Prostate cancer is the most common cancer in men in the UK, with around 52,300 new cases every year.

David Butler from Southmoor in Oxfordshire took part in the PROMOTE study© David ButlerDavid Butler (77), a retired sales development manager from Southmoor in Oxfordshire, was one of the 23 men who took part in the study. A chance conversation with his GP turned into a shock diagnosis of prostate cancer in November 2018.

'I had literally no symptoms apart from needing to pee more quickly whenever I did go to the toilet. Had I not told my GP about it, I might not have caught my cancer until it was much further down the line.

'Very strangely, I was relaxed about the diagnosis. I had a sense that the consultant was going to tell me it was bad news – so I wanted to be positive and face up to it. I think the staff thought I was taking it extremely well!

'I had several biopsies and scans but one scan – the PSMA PET scan – revealed that the cancer was starting to spread from the prostate. It was in the lymph nodes, it was in loads of places near to the prostate. That information proved vital to the doctors to get the cancer treated quickly.'

David had his prostate removed, along with several lymph nodes and other cancerous tissues, using this revolutionary technique in January 2019. His road to recovery was rocky after suffering a stroke shortly after the surgery, due to an unrelated heart condition. Five years on, he is fully recovered and has been cancer-free ever since.  

'If you’re not positive, life will come up and bite you, so you’ve got to enjoy every moment. I’ve been told I don’t look my age which is a great compliment! 

'I am a very lucky man to have had the life I’ve had. I’ve dealt with a lot health-wise but I’ve had excellent treatment too. 

'I retired early to make the most of life’s pleasures – gardening, playing bowls and walking. Taking part in the PROMOTE study has allowed me to have many more of those pleasures for years to come.'

Nuffield Professor of Surgery at the University of Oxford and lead author of the study, Professor Freddie Hamdy, said: 'We are giving the surgeon a second pair of eyes to see where the cancer cells are and if they have spread. It’s the first time we’ve managed to see such fine details of prostate cancer in real-time during surgery. 

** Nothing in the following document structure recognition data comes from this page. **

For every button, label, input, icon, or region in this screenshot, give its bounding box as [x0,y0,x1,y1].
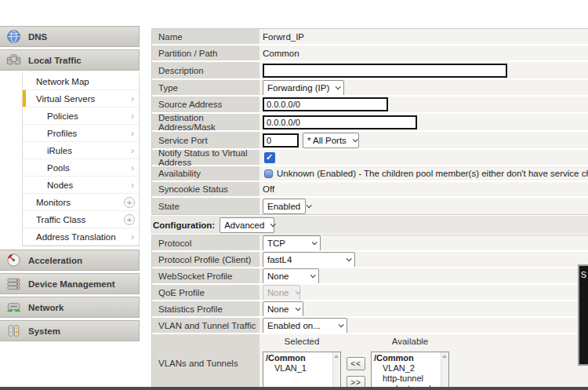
row-description: Description [152,62,588,80]
sidebar-item-profiles[interactable]: Profiles [23,125,139,142]
sidebar-item-monitors[interactable]: Monitors [23,194,139,211]
source-address-input[interactable] [263,97,388,111]
protocol-profile-client-value: fastL4 [267,255,292,264]
sidebar-section-device-management[interactable]: Device Management [0,273,140,294]
row-source-address: Source Address [152,97,588,114]
selected-listbox[interactable]: /Common VLAN_1 [263,352,341,390]
row-vlans-tunnels: VLANs and Tunnels Selected Available /Co… [152,334,588,390]
vlan-tunnel-traffic-value: Enabled on... [267,321,321,330]
chevron-down-icon [310,272,316,278]
move-to-selected-button[interactable]: << [347,357,365,370]
clipped-side-panel[interactable]: S [578,264,588,366]
notify-status-checkbox[interactable] [264,152,275,163]
sidebar-item-label: Address Translation [36,232,116,242]
service-port-input[interactable] [263,133,299,148]
description-input[interactable] [263,64,507,78]
statistics-profile-select[interactable]: None [263,301,303,316]
general-properties-table: Name Forwrd_IP Partition / Path Common D… [151,28,588,215]
configuration-label: Configuration: [153,221,215,230]
state-select[interactable]: Enabled [263,199,306,214]
vlan-tunnel-traffic-select[interactable]: Enabled on... [263,318,347,333]
sidebar-section-local-traffic[interactable]: Local Traffic [0,49,140,71]
row-partition: Partition / Path Common [152,46,588,62]
websocket-profile-label: WebSocket Profile [152,268,260,283]
source-address-label: Source Address [152,97,260,112]
sidebar-section-label: System [28,326,60,336]
chevron-down-icon [339,322,344,327]
network-device-icon [5,300,21,315]
configuration-table: Protocol TCP Protocol Profile (Client) f… [151,235,588,390]
sidebar-item-label: Traffic Class [36,215,85,224]
row-name: Name Forwrd_IP [152,29,588,46]
sidebar-item-traffic-class[interactable]: Traffic Class [23,211,139,228]
configuration-level-select[interactable]: Advanced [220,217,274,233]
type-select[interactable]: Forwarding (IP) [263,80,344,95]
sidebar-item-address-translation[interactable]: Address Translation [23,228,139,246]
chevron-down-icon [336,84,341,89]
sidebar-item-irules[interactable]: iRules [23,142,139,159]
listbox-item[interactable]: http-tunnel [372,374,441,384]
chevron-down-icon [295,305,300,311]
chevron-down-icon [353,137,358,142]
sidebar-section-dns[interactable]: DNS [0,26,140,47]
chevron-right-icon [131,181,134,189]
gauge-icon [5,253,21,268]
sidebar-section-acceleration[interactable]: Acceleration [0,250,140,271]
sidebar-item-network-map[interactable]: Network Map [23,73,139,90]
sidebar-section-label: DNS [28,32,47,42]
local-traffic-submenu: Network Map Virtual Servers Policies Pro… [22,73,140,246]
scroll-up-icon[interactable] [334,355,339,358]
sidebar-item-label: Monitors [36,198,71,207]
statistics-profile-label: Statistics Profile [152,301,260,316]
row-statistics-profile: Statistics Profile None [152,301,588,318]
system-switches-icon [5,323,21,339]
vlan-tunnel-traffic-label: VLAN and Tunnel Traffic [152,318,260,333]
chevron-down-icon [312,239,318,245]
chevron-down-icon [347,256,352,261]
chevron-down-icon [295,289,300,294]
listbox-item[interactable]: VLAN_2 [372,363,441,374]
availability-value: Unknown (Enabled) - The children pool me… [277,169,588,178]
sidebar-section-label: Device Management [28,279,115,289]
notify-status-label: Notify Status to Virtual Address [152,150,260,165]
sidebar-item-pools[interactable]: Pools [23,159,139,177]
chevron-right-icon [131,147,134,155]
status-unknown-icon [264,169,273,178]
listbox-scrollbar[interactable] [332,352,340,390]
service-port-label: Service Port [152,132,260,148]
listbox-item[interactable]: /Common [263,353,332,363]
configuration-strip: Configuration: Advanced [151,216,588,234]
plus-circle-icon[interactable] [124,214,135,225]
service-port-type-select[interactable]: * All Ports [303,133,359,148]
listbox-item[interactable]: /Common [372,353,441,363]
row-vlan-tunnel-traffic: VLAN and Tunnel Traffic Enabled on... [152,318,588,334]
protocol-profile-client-label: Protocol Profile (Client) [152,252,260,267]
destination-address-input[interactable] [263,115,417,129]
listbox-scrollbar[interactable] [441,352,448,390]
sidebar-section-system[interactable]: System [0,320,140,341]
chevron-right-icon [131,164,134,172]
statistics-profile-value: None [267,304,289,314]
move-buttons: << >> [347,357,365,389]
websocket-profile-select[interactable]: None [263,268,319,283]
sidebar-item-virtual-servers[interactable]: Virtual Servers [23,90,139,108]
name-label: Name [152,29,260,44]
available-listbox[interactable]: /Common VLAN_2 http-tunnel socks-tunnel [371,352,449,390]
scroll-up-icon[interactable] [442,355,447,358]
globe-icon [5,29,21,45]
sidebar-section-network[interactable]: Network [0,297,140,318]
configuration-level-value: Advanced [224,221,264,230]
clipped-side-panel-text: S [581,270,586,279]
chevron-right-icon [131,112,134,120]
listbox-item[interactable]: VLAN_1 [263,363,332,374]
protocol-profile-client-select[interactable]: fastL4 [263,252,355,267]
qoe-profile-value: None [267,288,289,297]
sidebar-item-nodes[interactable]: Nodes [23,177,139,194]
device-stack-icon [5,276,21,292]
row-notify-status: Notify Status to Virtual Address [152,150,588,166]
sidebar-item-policies[interactable]: Policies [23,108,139,125]
syncookie-value: Off [263,184,274,194]
plus-circle-icon[interactable] [124,197,135,208]
protocol-select[interactable]: TCP [263,235,321,250]
state-label: State [152,198,260,214]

'With this technique, we can strip all the cancer away, including the cells that have spread from the tumour which could give it the chance to come back later. It also allows us to preserve as much of the healthy structures around the prostate as we can, to reduce unnecessary life-changing side-effects like incontinence and erectile dysfunction. 

'Prostate surgery is life changing. We want patients to leave the operating theatre knowing that we have done everything possible to eradicate their cancer and give them the best quality of life afterwards. I believe this technique makes that possibility a reality.'

Executive Director of Research and Innovation at Cancer Research UK, Dr Iain Foulkes, said: 'Surgery can effectively cure cancers when they are removed at an early stage. But, in those early stages, it’s near impossible to tell by eye which cancers have spread locally and which have not.  

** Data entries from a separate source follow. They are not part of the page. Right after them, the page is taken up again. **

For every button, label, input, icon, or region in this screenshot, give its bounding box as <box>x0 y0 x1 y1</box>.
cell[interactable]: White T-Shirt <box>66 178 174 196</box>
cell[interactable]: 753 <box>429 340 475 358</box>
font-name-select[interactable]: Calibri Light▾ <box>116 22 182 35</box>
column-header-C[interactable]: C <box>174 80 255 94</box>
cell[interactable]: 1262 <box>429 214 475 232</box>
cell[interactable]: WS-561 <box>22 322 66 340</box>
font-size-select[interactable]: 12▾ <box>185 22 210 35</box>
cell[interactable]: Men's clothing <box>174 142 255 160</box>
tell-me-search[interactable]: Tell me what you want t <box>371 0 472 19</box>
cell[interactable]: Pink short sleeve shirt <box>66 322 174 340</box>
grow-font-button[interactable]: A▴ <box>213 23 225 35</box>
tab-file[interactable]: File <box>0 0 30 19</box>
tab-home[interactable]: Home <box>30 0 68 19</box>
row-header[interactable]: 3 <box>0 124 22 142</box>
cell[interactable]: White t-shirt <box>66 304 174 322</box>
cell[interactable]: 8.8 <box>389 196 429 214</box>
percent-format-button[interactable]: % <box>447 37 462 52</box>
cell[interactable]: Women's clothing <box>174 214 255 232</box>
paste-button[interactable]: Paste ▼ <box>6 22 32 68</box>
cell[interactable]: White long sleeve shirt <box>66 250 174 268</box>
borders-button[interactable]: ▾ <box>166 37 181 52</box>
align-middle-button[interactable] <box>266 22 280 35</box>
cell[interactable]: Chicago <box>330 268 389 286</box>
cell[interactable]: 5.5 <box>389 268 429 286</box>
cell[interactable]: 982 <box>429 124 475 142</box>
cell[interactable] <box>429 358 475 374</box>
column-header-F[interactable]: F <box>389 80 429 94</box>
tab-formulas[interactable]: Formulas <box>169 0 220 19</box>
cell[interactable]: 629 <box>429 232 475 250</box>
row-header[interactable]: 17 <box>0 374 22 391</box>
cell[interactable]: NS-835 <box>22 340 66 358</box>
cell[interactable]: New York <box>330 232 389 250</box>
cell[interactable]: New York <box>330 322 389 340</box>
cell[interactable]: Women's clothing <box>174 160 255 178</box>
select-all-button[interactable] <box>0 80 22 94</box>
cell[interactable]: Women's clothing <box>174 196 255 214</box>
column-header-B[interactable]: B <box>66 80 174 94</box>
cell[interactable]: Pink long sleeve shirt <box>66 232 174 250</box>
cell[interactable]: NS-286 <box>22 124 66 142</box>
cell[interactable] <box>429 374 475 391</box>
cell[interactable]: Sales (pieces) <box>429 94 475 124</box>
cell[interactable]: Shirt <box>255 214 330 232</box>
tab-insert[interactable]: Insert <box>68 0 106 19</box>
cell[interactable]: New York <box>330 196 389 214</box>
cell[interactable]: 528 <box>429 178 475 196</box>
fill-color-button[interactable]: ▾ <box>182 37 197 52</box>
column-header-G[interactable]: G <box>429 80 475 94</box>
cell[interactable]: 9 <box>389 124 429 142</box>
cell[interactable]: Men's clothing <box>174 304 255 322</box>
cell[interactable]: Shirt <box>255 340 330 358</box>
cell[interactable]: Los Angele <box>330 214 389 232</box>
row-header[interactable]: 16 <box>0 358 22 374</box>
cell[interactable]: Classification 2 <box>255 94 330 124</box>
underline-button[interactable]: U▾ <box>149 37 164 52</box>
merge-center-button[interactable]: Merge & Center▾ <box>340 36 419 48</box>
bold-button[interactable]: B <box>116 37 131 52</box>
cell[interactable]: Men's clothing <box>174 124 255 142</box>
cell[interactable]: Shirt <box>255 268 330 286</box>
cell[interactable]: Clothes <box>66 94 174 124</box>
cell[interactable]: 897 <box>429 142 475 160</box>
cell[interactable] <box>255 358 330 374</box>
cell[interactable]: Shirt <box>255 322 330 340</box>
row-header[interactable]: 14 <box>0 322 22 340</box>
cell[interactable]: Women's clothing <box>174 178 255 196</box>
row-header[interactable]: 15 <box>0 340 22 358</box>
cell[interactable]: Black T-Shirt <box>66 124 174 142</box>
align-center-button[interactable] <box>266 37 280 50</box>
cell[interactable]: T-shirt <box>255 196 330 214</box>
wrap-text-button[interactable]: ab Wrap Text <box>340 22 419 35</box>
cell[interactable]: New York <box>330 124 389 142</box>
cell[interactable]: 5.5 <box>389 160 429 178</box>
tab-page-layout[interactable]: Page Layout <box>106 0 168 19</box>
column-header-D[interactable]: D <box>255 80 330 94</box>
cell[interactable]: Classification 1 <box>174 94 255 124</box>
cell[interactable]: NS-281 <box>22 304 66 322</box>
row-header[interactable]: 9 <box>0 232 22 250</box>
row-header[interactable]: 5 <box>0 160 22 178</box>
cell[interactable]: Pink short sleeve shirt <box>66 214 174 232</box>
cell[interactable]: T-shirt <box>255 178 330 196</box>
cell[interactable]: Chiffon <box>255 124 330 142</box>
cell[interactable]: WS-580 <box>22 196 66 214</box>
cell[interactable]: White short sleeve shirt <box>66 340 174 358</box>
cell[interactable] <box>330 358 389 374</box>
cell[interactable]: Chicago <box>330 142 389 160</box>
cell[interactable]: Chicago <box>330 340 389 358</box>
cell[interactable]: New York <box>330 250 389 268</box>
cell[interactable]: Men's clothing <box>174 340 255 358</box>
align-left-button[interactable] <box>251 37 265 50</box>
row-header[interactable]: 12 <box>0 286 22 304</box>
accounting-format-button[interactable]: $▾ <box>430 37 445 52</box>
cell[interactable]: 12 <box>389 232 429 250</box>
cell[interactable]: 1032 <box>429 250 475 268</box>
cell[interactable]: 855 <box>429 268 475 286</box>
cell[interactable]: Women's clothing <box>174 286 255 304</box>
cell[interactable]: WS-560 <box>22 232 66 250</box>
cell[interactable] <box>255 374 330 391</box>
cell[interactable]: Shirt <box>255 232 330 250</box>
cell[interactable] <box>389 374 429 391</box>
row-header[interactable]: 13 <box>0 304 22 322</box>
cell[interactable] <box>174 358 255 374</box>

'We need better tools to spot cancers which have started to spread further. The combined marker dye and imaging system that this research has developed could fundamentally transform how we treat prostate cancer in the future. 

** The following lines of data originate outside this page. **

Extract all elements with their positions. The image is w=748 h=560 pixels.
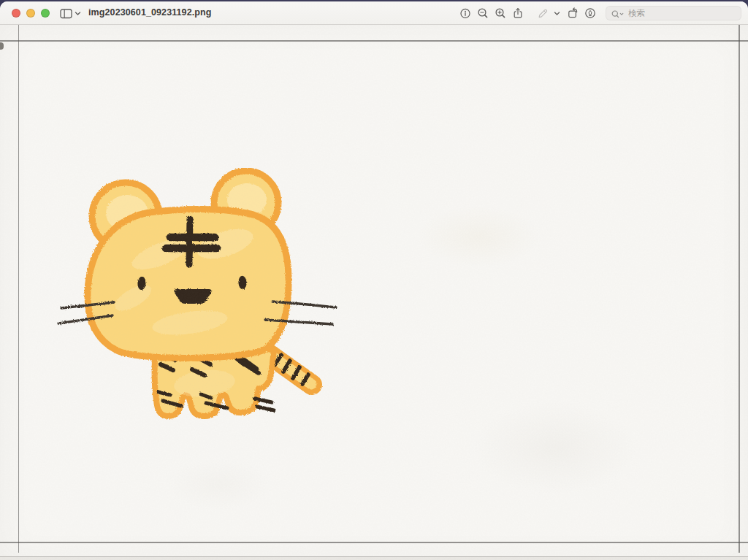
pencil-smudge (0, 42, 4, 50)
pencil-options-button[interactable] (552, 5, 561, 21)
rotate-button[interactable] (565, 5, 581, 21)
paper-edge (0, 556, 748, 560)
frame-line-top (0, 40, 748, 42)
sidebar-toggle-icon (60, 7, 72, 20)
window-controls (12, 9, 50, 18)
zoom-in-button[interactable] (492, 5, 508, 21)
titlebar: img20230601_09231192.png (0, 1, 748, 25)
tiger-head (88, 209, 289, 358)
search-field (606, 6, 741, 20)
zoom-in-icon (495, 7, 506, 19)
toolbar (457, 1, 741, 25)
window-title: img20230601_09231192.png (88, 1, 212, 25)
rotate-icon (567, 7, 579, 19)
preview-window: img20230601_09231192.png (0, 1, 748, 560)
image-viewer[interactable] (0, 25, 748, 560)
sidebar-toggle-button[interactable] (60, 7, 81, 20)
chevron-down-icon (554, 10, 560, 17)
share-button[interactable] (510, 5, 526, 21)
search-input[interactable] (606, 7, 741, 20)
desktop: img20230601_09231192.png (0, 0, 748, 560)
info-icon (459, 7, 471, 19)
zoom-out-button[interactable] (475, 5, 491, 21)
markup-pencil-button[interactable] (535, 5, 551, 21)
markup-toolbar-icon (584, 7, 596, 19)
frame-line-bottom (0, 542, 748, 543)
share-icon (512, 7, 524, 19)
markup-pencil-icon (537, 7, 549, 19)
zoom-out-icon (477, 7, 489, 19)
minimize-button[interactable] (26, 9, 35, 18)
markup-toolbar-button[interactable] (582, 5, 598, 21)
info-button[interactable] (457, 5, 473, 21)
frame-line-left (18, 25, 20, 553)
frame-line-right (739, 25, 740, 553)
fullscreen-button[interactable] (41, 9, 50, 18)
close-button[interactable] (12, 9, 20, 18)
tiger-drawing (51, 168, 343, 431)
chevron-down-icon (75, 10, 81, 17)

'We hope that this new technique continues to show promise in future trials. It is exciting that we could soon have access to surgical tools which could reliably eradicate prostate and other cancers and give people longer, healthier lives free from the disease.'

The paper 'First‑in‑man study of the PSMA Minibody IR800‑IAB2M for molecularly targeted intraoperative fluorescence guidance during radical prostatectomy' is published in the European Journal of Nuclear Medicine and Molecular Imaging

The research was funded by Cancer Research UK and supported by Oxford's Nuffield Department of Surgical Sciences, Department of Oncology and NIHR Biomedical Research Centre.